They started out in the Tiger Cub program as white belts and have gained three belts over the past year, yellow, green, blue and are about to test for their red. They learn blocks and kicks, discipline and following directions, how to greet people properly with a hand shake and steady look in the eye while they say "Hello, I am Cullen Harvey. Nice to meet you." They have learned their street address and the full name of mom and dad. They are now learning how to respond when a stranger lays hands on them.
The Tiger Cub program is like Kindergarten. It is intended to be introductory and preparatory for regular Tae kwon do classes. The Tiger Cub program focuses on:
* physical maturation and coordination
* mental readiness
* attention span
* social skills
* safety awareness
Cullen has always been very apprehensive about trying new things. But the instructors at the Tae kwon do school he attended were wonderful as making him feel less afraid and gaining success early in the program. The training happened within an 8-10 week cycle for each belt and then a test is taken at a very big event for all the academies in the area. Both Cullen and Avery must sit patiently and wait to be tested in a big gym. They must perform with a lot of people looking though there are a lot of events happening at the same time within the room.
During their first test they had to recite the Taekwondo promise... "I promise to use Taekwondo in class and to escape from strangers.

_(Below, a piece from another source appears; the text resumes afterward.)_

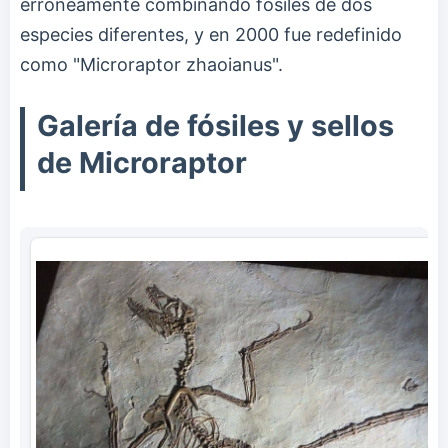
erróneamente combinando fósiles de dos
especies diferentes, y en 2000 fue redefinido
como "Microraptor zhaoianus".
Galería de fósiles y sellos
de Microraptor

I will not use Taekwondo to cause trouble." This was daunting for a 3 and 5 year old but they did it, as well as, their blocks and kicks for their yellow belt. And it was the gaining of each new belt that kept Cullen coming back. They both received patches for their uniform and certificates with each subsequent belt.
We attended Tae kwon do classes 2-3 times a week. I drive them all the way to Gulfport which can wear on me. But I see what it is doing for Cullen and its worth it. Right before their first testing weekend there were flyers on the wall at the school with the information needed to get to the testing center. And there was a framed paper hanging from the wall. This is what it said...
Strength and courage aren't always measured
in trophies and victories.
The are measured in the struggles we overcome.
The strongest people are not always the people who win,
but the people who don't give up when they lose.